Sunday, August 1, 2010

Meatless in Omaha?



Stokes
1122 Howard St.
Omaha, NE
Visited July 27, 2010

Beer selection: A few interesting microbrews

Food: Southwestern with an apparently vegetarian bias

If a foreigner asked you where he could find America, you could do a lot worse than pointing him to Omaha, Nebraska. The heartland. Good people. Traditional values. Corn and cattle.

A city where the wheels of productivity still hum.

So why do places like Omaha have such an inferiority complex?

That complex is personified by Stokes, a last resort for a suit in a strange place.

It was Tuesday night at 10pm and there was an unexplained power outage across most of downtown Omaha. To put it succinctly, my options were limited.

Stokes was open and still serving food. I was hungry.

The sign said “Southwestern Cuisine”. I like Southwestern.

Under normal circumstances, the fact that I was in Omaha and not Santa Fe might have prompted me to keep walking, but, as I said, the situation was somewhat desperate.

The first problem came when I tried to order a much needed beer.

The only microbrew listed on the menu was Boulevard Pale Ale. I’ve had the Kansas City brew before. It’s good. I was content with that decision -- until the waiter told me that what was listed on the menu and their actual beer selection had very little connection to each other.
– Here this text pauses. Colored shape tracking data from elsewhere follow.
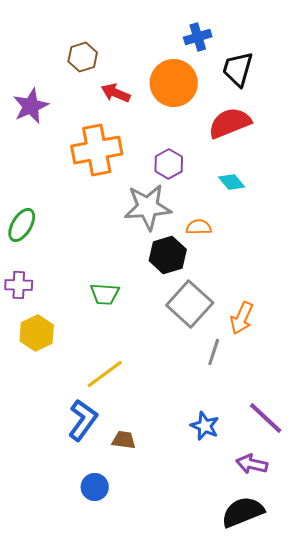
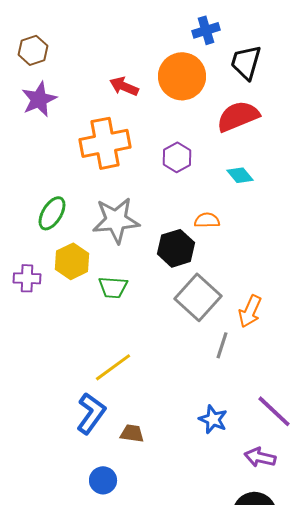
brown hexagon: (83, 57) -> (33, 50), moved
gray star: (148, 207) -> (116, 220), moved
green ellipse: (22, 225) -> (52, 213), moved
yellow hexagon: (37, 333) -> (72, 261), moved

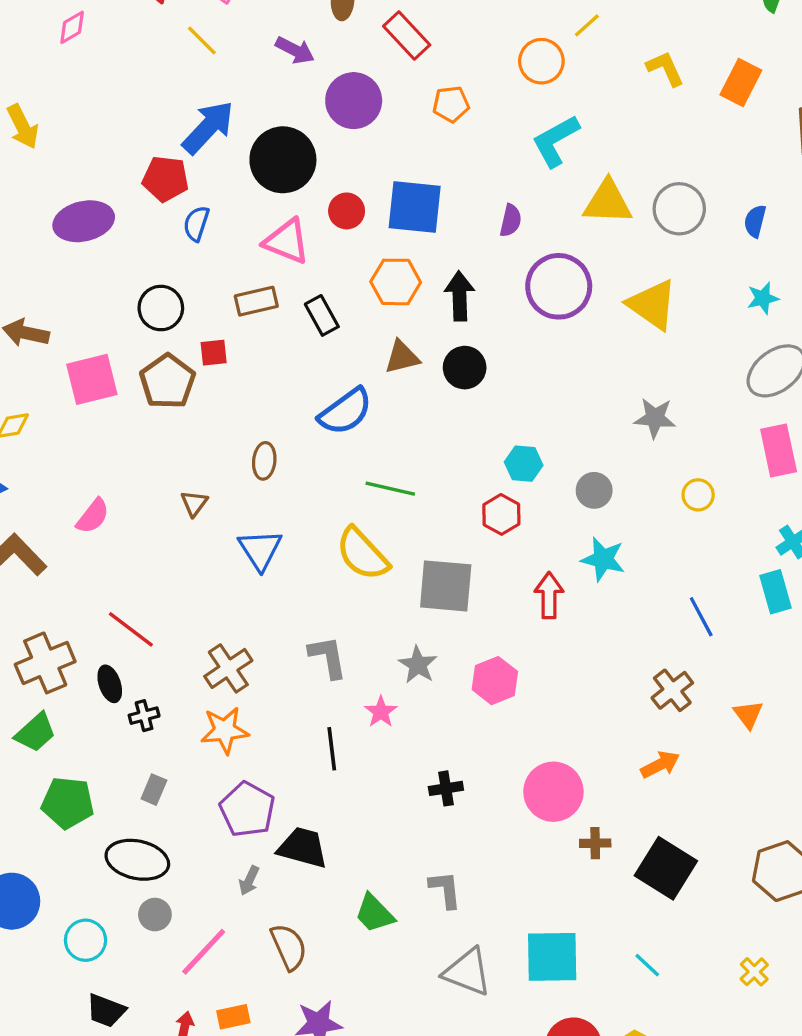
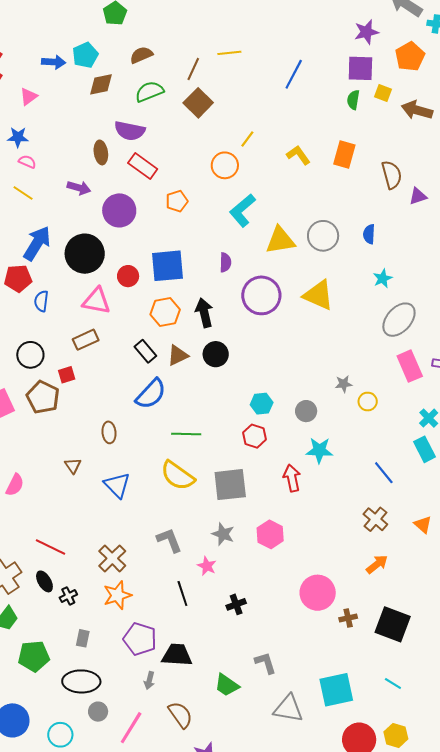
black rectangle: (322, 315) -> (145, 351), moved
gray star: (655, 418) -> (344, 384), moved, size x0.7
black cross: (446, 788) -> (236, 604), moved

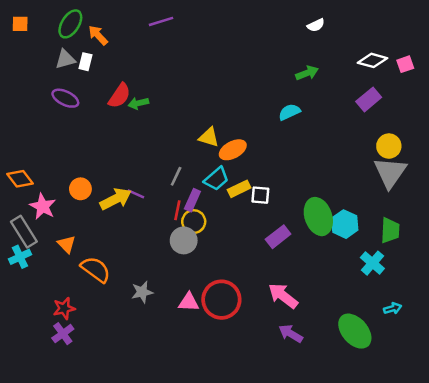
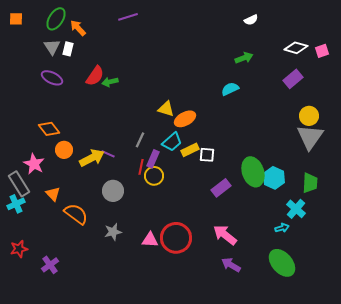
gray triangle: (65, 59) -> (52, 47), turned -48
orange diamond: (20, 179) -> (49, 129), moved
gray circle: (184, 240) -> (113, 191), moved
red star: (64, 308) -> (19, 249), moved
cyan arrow: (393, 308) -> (282, 228), moved

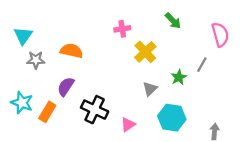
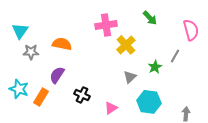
pink cross: (122, 29) -> (106, 25), size x1.5
black cross: (95, 110) -> (82, 95), size x0.7

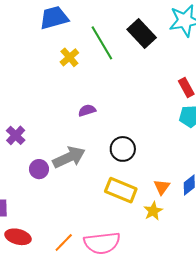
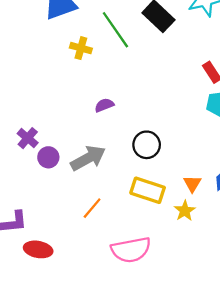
yellow cross: (69, 57) -> (81, 48), turned -30
purple circle: (39, 169) -> (48, 157), moved
orange line: (64, 242) -> (92, 208), moved

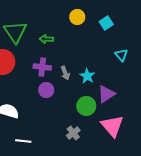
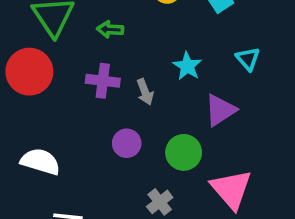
cyan star: (87, 76) -> (187, 66), moved
purple circle: (46, 90) -> (127, 143), moved
purple triangle: (106, 94) -> (220, 110), moved

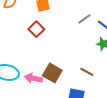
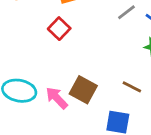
pink arrow: (33, 78) -> (57, 98), turned 36

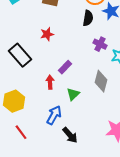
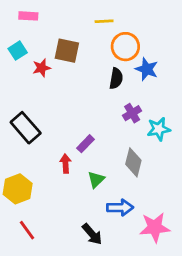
red star: (47, 34) -> (42, 68), moved
purple cross: (100, 44) -> (132, 113), turned 32
blue arrow: (54, 115) -> (120, 208), moved, turned 60

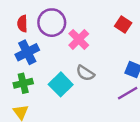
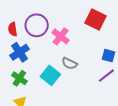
red square: (123, 25) -> (96, 20), size x1.5
green cross: (23, 83) -> (19, 78), turned -35

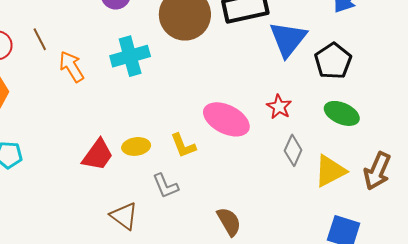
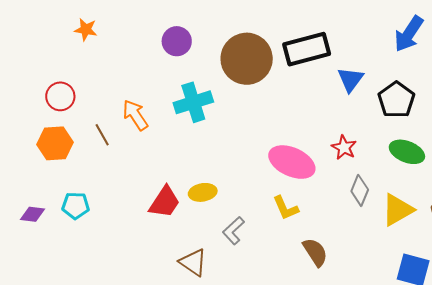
brown line: (40, 39) -> (102, 135), moved
blue triangle: (288, 39) -> (350, 79), size x0.7
yellow L-shape: (183, 146) -> (286, 208), moved
gray L-shape: (165, 186) -> (233, 231), turned 72
brown semicircle: (229, 222) -> (315, 252), moved

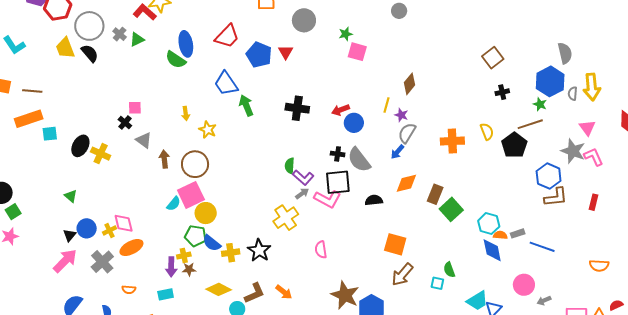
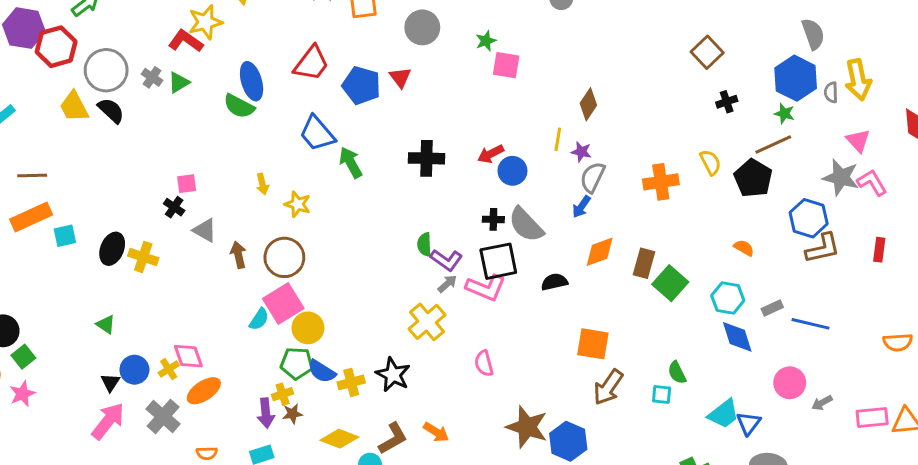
orange semicircle: (500, 235) -> (744, 248), moved, turned 32

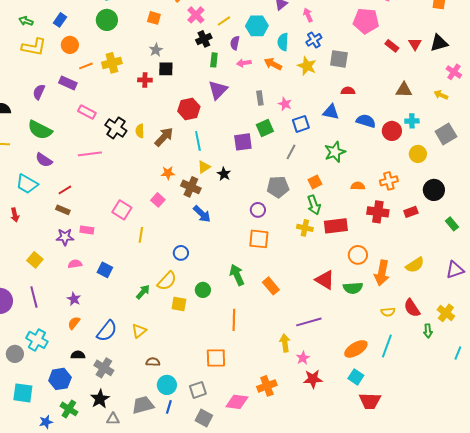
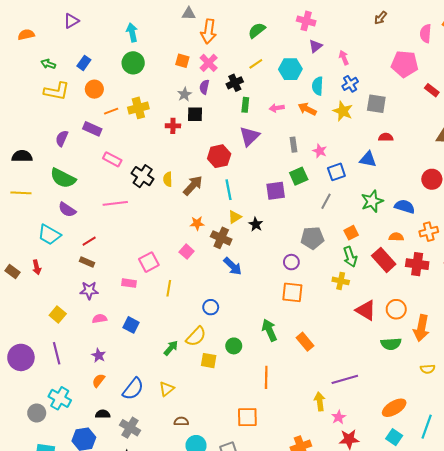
pink cross: (196, 15) -> (209, 63), moved
purple semicircle: (235, 43) -> (204, 87), moved
blue semicircle: (366, 121) -> (405, 206), moved
pink square: (122, 210) -> (149, 262), turned 30
red rectangle: (336, 226) -> (384, 260), moved, turned 55
pink rectangle: (87, 230) -> (129, 283), moved
red triangle: (325, 280) -> (366, 310), moved
cyan line: (387, 346) -> (427, 427), moved

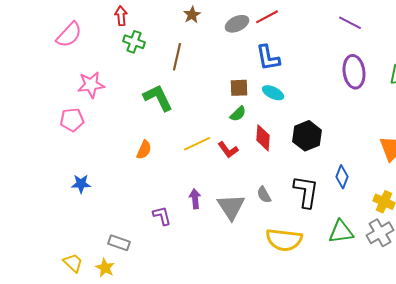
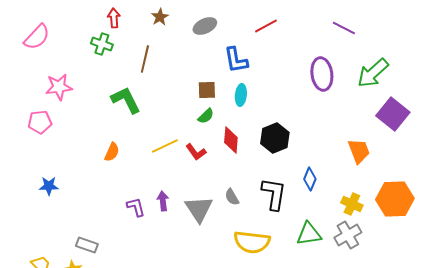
red arrow: (121, 16) -> (114, 18), moved
red line: (267, 17) -> (266, 26), moved
purple line: (350, 23) -> (344, 28), moved
cyan ellipse: (273, 93) -> (241, 95), turned 70
purple L-shape: (162, 216) -> (136, 207), moved

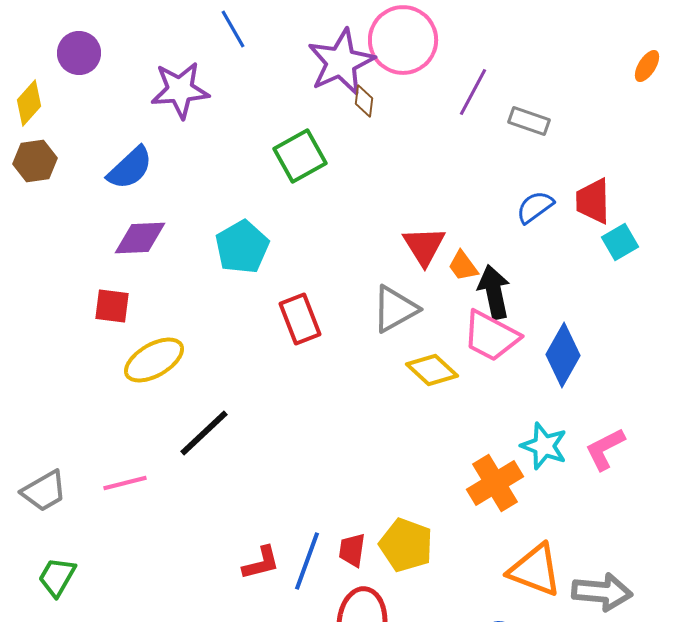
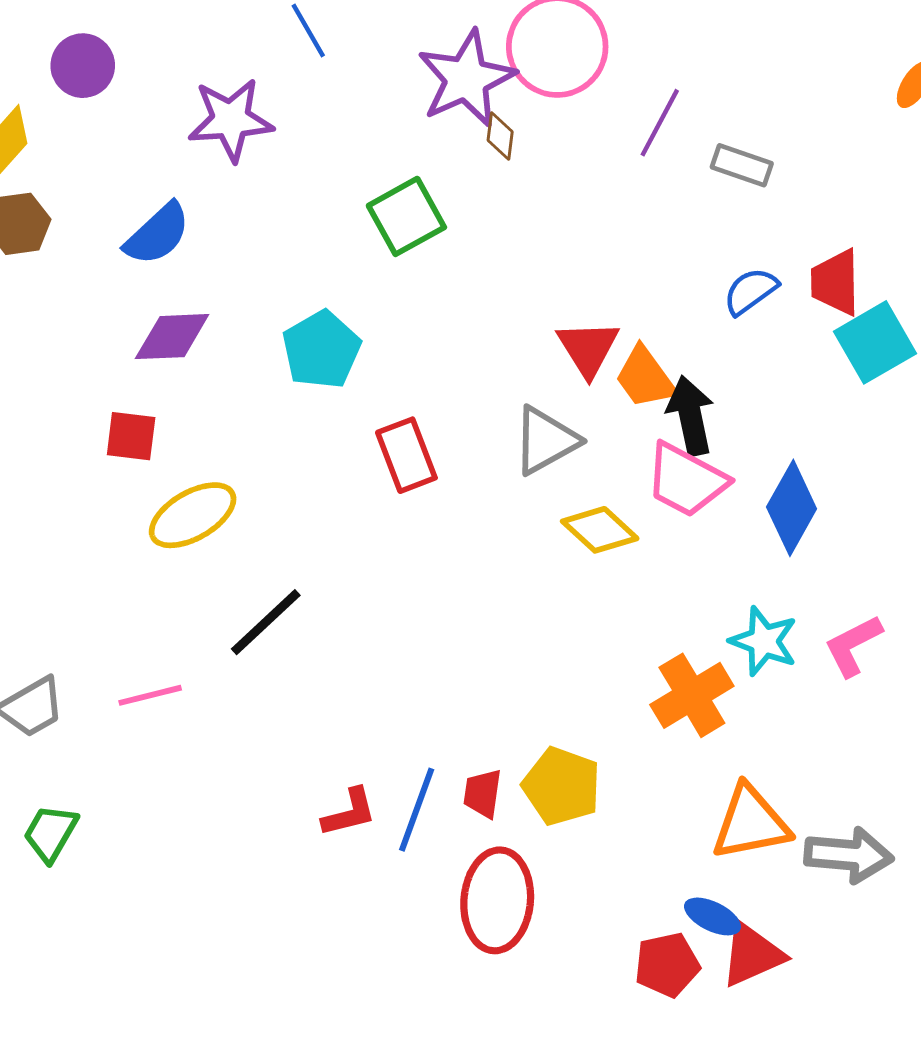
cyan square: (620, 242) -> (875, 342), size x1.5
orange trapezoid: (463, 266) -> (645, 378), size x1.4
orange triangle: (535, 570) -> (751, 823), turned -32

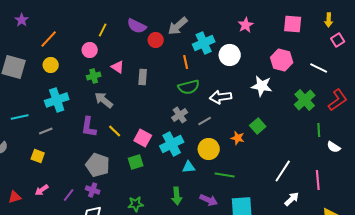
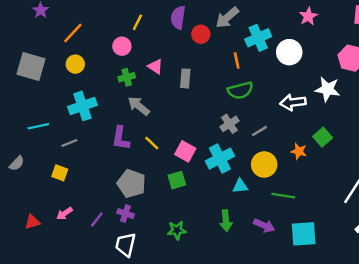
purple semicircle: (137, 26) -> (178, 17), turned 72
white arrow: (221, 97) -> (293, 102), moved

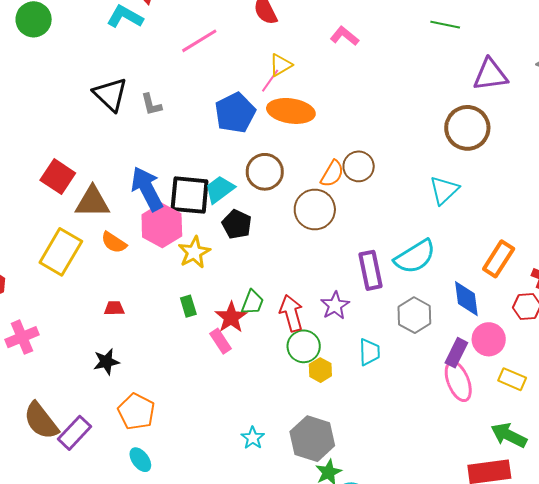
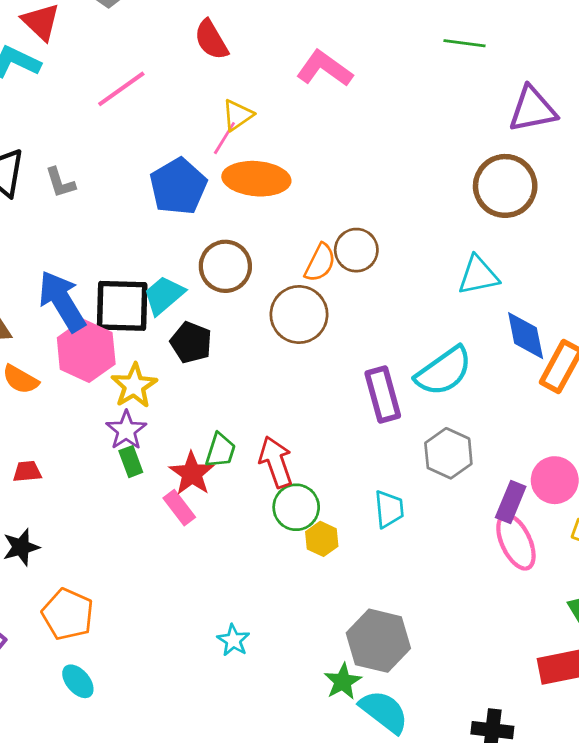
pink L-shape: (344, 36) -> (324, 69), size x1.4
cyan triangle: (444, 190) -> (478, 275), turned 36
blue diamond: (466, 299) -> (526, 336), moved
purple star: (335, 305) -> (126, 430), moved
gray hexagon: (312, 439) -> (378, 641), moved

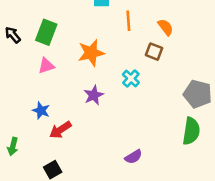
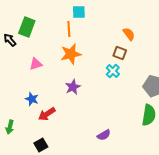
orange line: (128, 21) -> (69, 29), moved
green rectangle: (46, 32) -> (27, 27), moved
cyan cross: (131, 79) -> (113, 71), moved

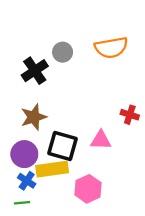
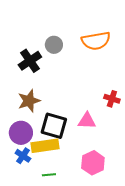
pink hexagon: (88, 189) -> (93, 163), moved
green line: (22, 203) -> (49, 175), moved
There was no Boulevard Pale Ale.

Astutely sensing that I was looking for something different than the usual crap beers, he offered an IPA in the bottle from Colorado. I gladly accepted.

The next problem came when I ordered food. I noticed that most of the menu was seafood, chicken and vegetarian dishes.

I’m in Omaha! Is it too much to ask for some dead cow?

So I settled on the steak tacos.

Unfortunately, they were out of them – the price to pay for coming to the only restaurant open downtown at 10pm.

My second choice was a spicy wrap with beef tips, habaneros, jalapenos, potatoes, onions, peppers and cheese.

If I hadn’t been under the gun to promptly come up with a Plan B, I might have taken the time to wonder to myself, “What exactly is a wrap?” I’m not sure I’ve ever seen a heterosexual man order one.

But any buyer’s remorse disappeared as I contemplated the brilliant strategery of ordering BEEF tips in Omaha. When in Rome, right?

So you can imagine my disappointment upon actually eating these wrap things. Bite after spicy bite. Surely the next bite will reveal the promised mouthful of bovine?

It never came. Lots of vegetables. Little of anything resembling meat to be found.

The fact that the spicy peppers and vegetables were tasty in a weird healthy kind of way only made the disappointment that much more soul crushing. Imagine how good this would be with some actual meat?

Alas, I didn’t even finish them – why waste the calories on vegetables? As I sat there finishing my second IPA in a stupor of depression I suddenly noticed the absolutely atrocious music blaring over the sound system. Is that Hall & Oates?

Am I really in Omaha? Sitting at a restaurant with a homosexual love music sound track that just ran out of beef?

If there is anything at all wrong with cities in fly-over country like Omaha, it reveals itself in places like Stokes. Not content to cater to down-home, meat loving Nebraskans, an inferiority complex produces lame attempts to replicate some vegan hipster hang-out on DuPont Circle.

But our nation’s capital is a long way from here. Geographically, politically and culturally.

And there’s nothing wrong with that.

Of course, I’m sure if I spent my entire life toiling in Omaha, I too might eventually crave something more, something different, something exotic. But Stokes ain’t it.

That’s why God invented airplanes. Midwest Airlines has two non-stops per day from Omaha to Reagan National. Memo to embarrassed, fly-over country wannabe hipsters: you are now free to move about the country.